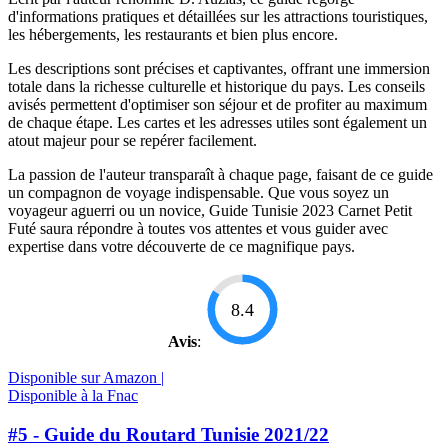
d'informations pratiques et détaillées sur les attractions touristiques,
les hébergements, les restaurants et bien plus encore.
Les descriptions sont précises et captivantes, offrant une immersion
totale dans la richesse culturelle et historique du pays. Les conseils
avisés permettent d'optimiser son séjour et de profiter au maximum
de chaque étape. Les cartes et les adresses utiles sont également un
atout majeur pour se repérer facilement.
La passion de l'auteur transparaît à chaque page, faisant de ce guide
un compagnon de voyage indispensable. Que vous soyez un
voyageur aguerri ou un novice, Guide Tunisie 2023 Carnet Petit
Futé saura répondre à toutes vos attentes et vous guider avec
expertise dans votre découverte de ce magnifique pays.
8.4
Avis
:
Disponible sur Amazon |
Disponible à la Fnac
#5 - Guide du Routard Tunisie 2021/22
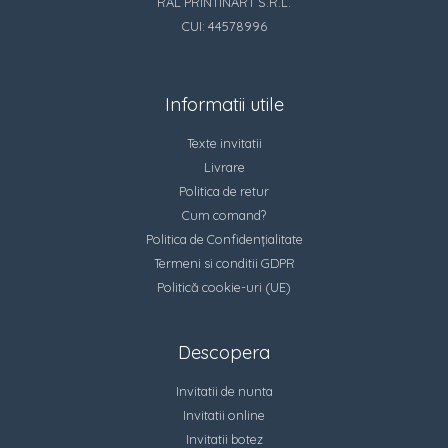
RAL PRINTINART S.R.L.
CUI: 44578996
Informatii utile
Texte invitatii
Livrare
Politica de retur
Cum comand?
Politica de Confidențialitate
Termeni si conditii GDPR
Politică cookie-uri (UE)
Descopera
Invitatii de nunta
Invitatii online
Invitatii botez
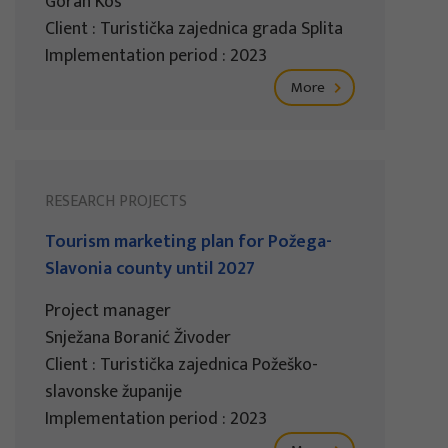
Goran Kos
Client : Turistička zajednica grada Splita
Implementation period : 2023
More
RESEARCH PROJECTS
Tourism marketing plan for Požega-
Slavonia county until 2027
Project manager
Snježana Boranić Živoder
Client : Turistička zajednica Požeško-
slavonske županije
Implementation period : 2023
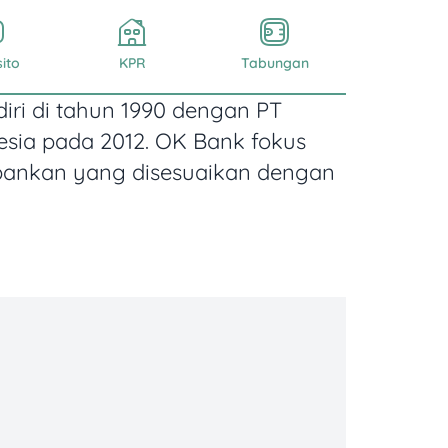
ito
KPR
Tabungan
iri di tahun 1990 dengan PT
esia pada 2012. OK Bank fokus
rbankan yang disesuaikan dengan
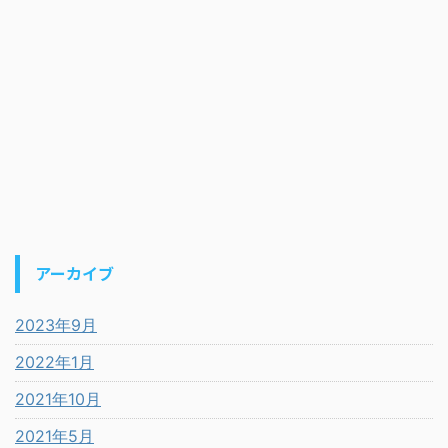
アーカイブ
2023年9月
2022年1月
2021年10月
2021年5月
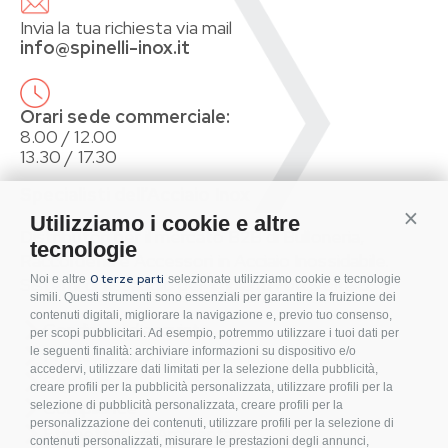
Invia la tua richiesta via mail
info@spinelli-inox.it
Orari sede commerciale:
8.00 / 12.00
13.30 / 17.30
Specialisti dell’Acciaio Inox
Conti
Utilizziamo i cookie e altre
Distributori per il mercato B2B di Bulloneria,
tecnologie
Raccorderia e Accessori in Acciaio Inossidabile.
0 terze parti
Noi e altre
selezionate utilizziamo cookie e tecnologie
Sistemi di fissaggio per Impianti Fotovoltaici.
simili. Questi strumenti sono essenziali per garantire la fruizione dei
contenuti digitali, migliorare la navigazione e, previo tuo consenso,
Condizioni d’acquisto
per scopi pubblicitari. Ad esempio, potremmo utilizzare i tuoi dati per
le seguenti finalità: archiviare informazioni su dispositivo e/o
Privacy Policy
accedervi, utilizzare dati limitati per la selezione della pubblicità,
Cookies
creare profili per la pubblicità personalizzata, utilizzare profili per la
Compliance
selezione di pubblicità personalizzata, creare profili per la
personalizzazione dei contenuti, utilizzare profili per la selezione di
Etichettatura Ambientale
contenuti personalizzati, misurare le prestazioni degli annunci,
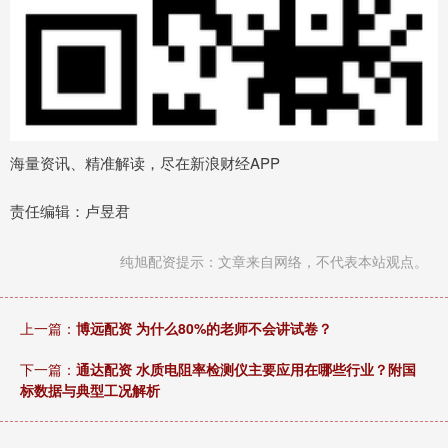
海量资讯、精准解读，尽在新浪财经APP
责任编辑：卢昱君
纯旭配资提示：文章来自网络，不代表本站观点。
上一篇：
博远配资 为什么80%的老师不会讲试卷？
下一篇：
通达配资 水质电阻率检测仪主要应用在哪些行业？附国
标数据与典型工况解析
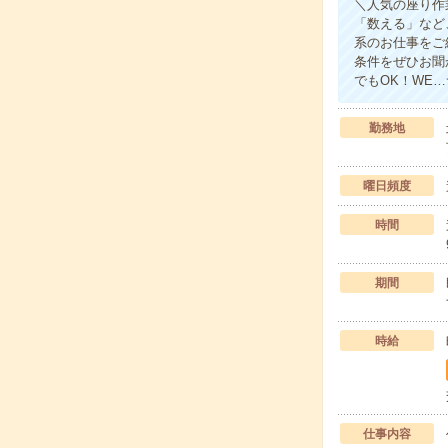
＼人気の座り作
「数える」など
系のお仕事をご
条件をぜひお聞
でもOK！WE…
勤務地
曜日頻度
時間
期間
時給
仕事内容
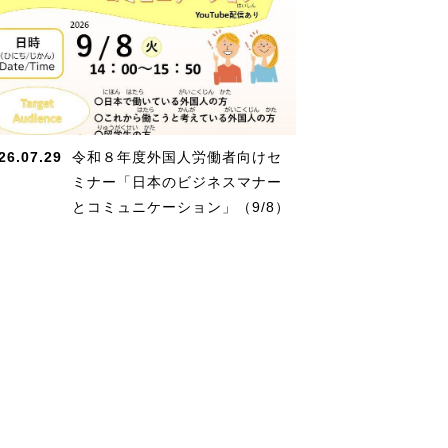
26.07.29
令和８年度外国人労働者向けセ
ミナー「日本のビジネスマナー
とコミュニケーション」（9/8）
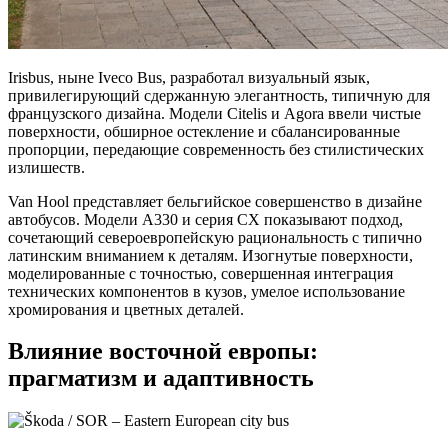
Irisbus, ныне Iveco Bus, разработал визуальный язык,
привилегирующий сдержанную элегантность, типичную для
французского дизайна. Модели Citelis и Agora ввели чистые
поверхности, обширное остекление и сбалансированные
пропорции, передающие современность без стилистических
излишеств.
Van Hool представляет бельгийское совершенство в дизайне
автобусов. Модели A330 и серия CX показывают подход,
сочетающий североевропейскую рациональность с типично
латинским вниманием к деталям. Изогнутые поверхности,
моделированные с точностью, совершенная интеграция
технических компонентов в кузов, умелое использование
хромирования и цветных деталей.
Влияние восточной европы:
прагматизм и адаптивность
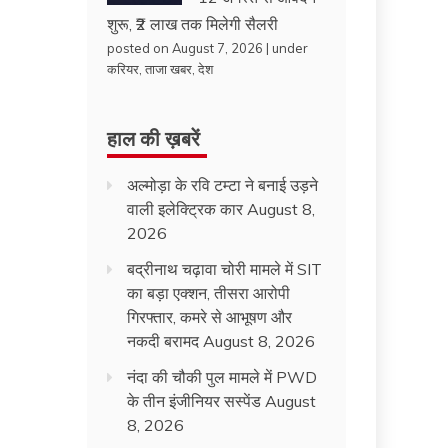
शुरू, ₹2 लाख तक मिलेगी सैलरी
posted on August 7, 2026
|
under
करियर
,
ताजा खबर
,
देश
हाल की ख़बरें
अल्मोड़ा के रवि टम्टा ने बनाई उड़ने
वाली इलेक्ट्रिक कार
August 8,
2026
बद्रीनाथ चढ़ावा चोरी मामले में SIT
का बड़ा एक्शन, तीसरा आरोपी
गिरफ्तार, कमरे से आभूषण और
नकदी बरामद
August 8, 2026
नंदा की चौकी पुल मामले में PWD
के तीन इंजीनियर सस्पेंड
August
8, 2026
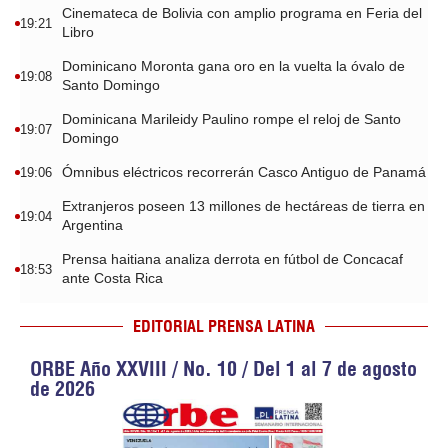
Cinemateca de Bolivia con amplio programa en Feria del
19:21
Libro
Dominicano Moronta gana oro en la vuelta la óvalo de
19:08
Santo Domingo
Dominicana Marileidy Paulino rompe el reloj de Santo
19:07
Domingo
Ómnibus eléctricos recorrerán Casco Antiguo de Panamá
19:06
Extranjeros poseen 13 millones de hectáreas de tierra en
19:04
Argentina
Prensa haitiana analiza derrota en fútbol de Concacaf
18:53
ante Costa Rica
EDITORIAL PRENSA LATINA
ORBE Año XXVIII / No. 10 / Del 1 al 7 de agosto
de 2026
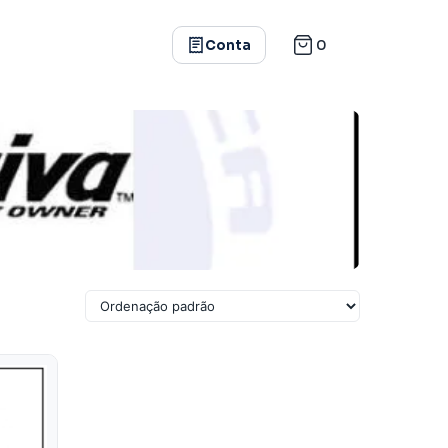
0
Conta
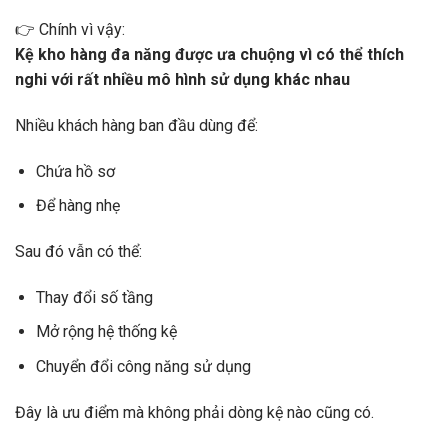
👉 Chính vì vậy:
Kệ kho hàng đa năng được ưa chuộng vì có thể thích
nghi với rất nhiều mô hình sử dụng khác nhau
Nhiều khách hàng ban đầu dùng để:
Chứa hồ sơ
Để hàng nhẹ
Sau đó vẫn có thể:
Thay đổi số tầng
Mở rộng hệ thống kệ
Chuyển đổi công năng sử dụng
Đây là ưu điểm mà không phải dòng kệ nào cũng có.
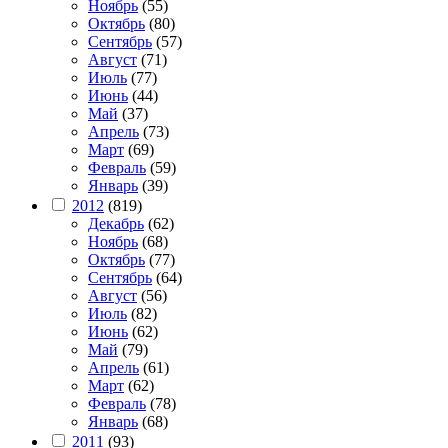
Ноябрь
(55)
Октябрь
(80)
Сентябрь
(57)
Август
(71)
Июль
(77)
Июнь
(44)
Май
(37)
Апрель
(73)
Март
(69)
Февраль
(59)
Январь
(39)
2012
(819)
Декабрь
(62)
Ноябрь
(68)
Октябрь
(77)
Сентябрь
(64)
Август
(56)
Июль
(82)
Июнь
(62)
Май
(79)
Апрель
(61)
Март
(62)
Февраль
(78)
Январь
(68)
2011
(93)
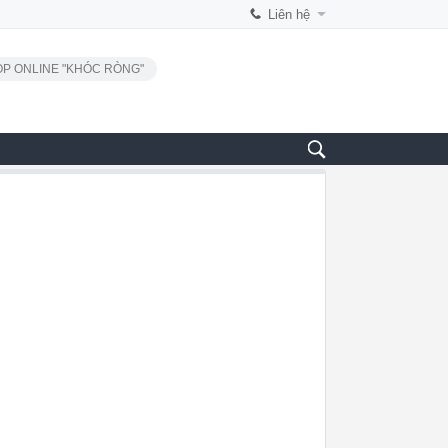
Liên hệ
P ONLINE "KHÓC RÒNG"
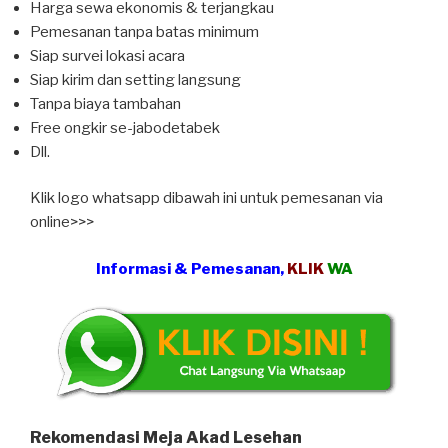
Harga sewa ekonomis & terjangkau
Pemesanan tanpa batas minimum
Siap survei lokasi acara
Siap kirim dan setting langsung
Tanpa biaya tambahan
Free ongkir se-jabodetabek
Dll.
Klik logo whatsapp dibawah ini untuk pemesanan via
online>>>
Informasi & Pemesanan,
KLIK
WA
Rekomendasi Meja Akad Lesehan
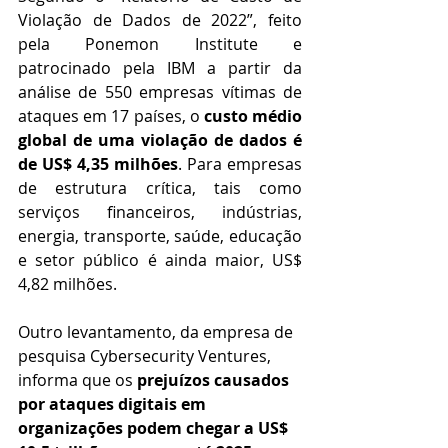
Violação de Dados de 2022”, feito 
pela Ponemon Institute e 
patrocinado pela IBM a partir da 
análise de 550 empresas vítimas de 
ataques em 17 países, o 
custo médio 
global de uma violação de dados é 
de US$ 4,35 milhões
. Para empresas 
de estrutura crítica, tais como 
serviços financeiros, indústrias, 
energia, transporte, saúde, educação 
e setor público é ainda maior, US$ 
4,82 milhões.
Outro levantamento, da empresa de 
pesquisa Cybersecurity Ventures, 
informa que os 
prejuízos causados 
por ataques digitais em 
organizações podem chegar a US$ 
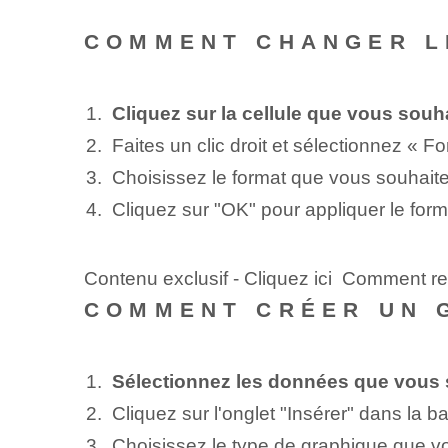
COMMENT CHANGER L
Cliquez sur la cellule que vous souha
Faites un clic droit et sélectionnez « F
Choisissez le format que vous souhaitez
Cliquez sur "OK" pour appliquer le form
Contenu exclusif - Cliquez ici Comment 
COMMENT CRÉER UN 
Sélectionnez les données que vous s
Cliquez sur l'onglet "Insérer" dans la ba
Choisissez le type de graphique que v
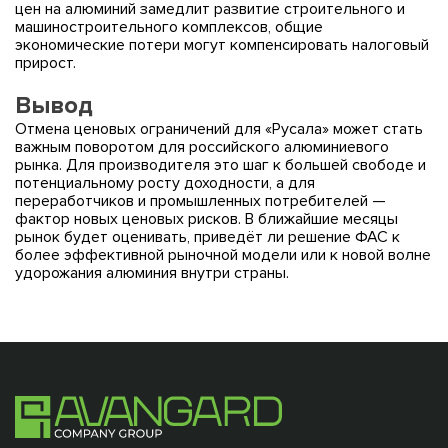
цен на алюминий замедлит развитие строительного и
машиностроительного комплексов, общие
экономические потери могут компенсировать налоговый
прирост.
Вывод
Отмена ценовых ограничений для «Русала» может стать
важным поворотом для российского алюминиевого
рынка. Для производителя это шаг к большей свободе и
потенциальному росту доходности, а для
переработчиков и промышленных потребителей —
фактор новых ценовых рисков. В ближайшие месяцы
рынок будет оценивать, приведёт ли решение ФАС к
более эффективной рыночной модели или к новой волне
удорожания алюминия внутри страны.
----
EXERCISE REQUIREMENTS: Count the lines above in which the string "Turistička" occurs. Give that number and nothing else.

TASK ANSWER: 2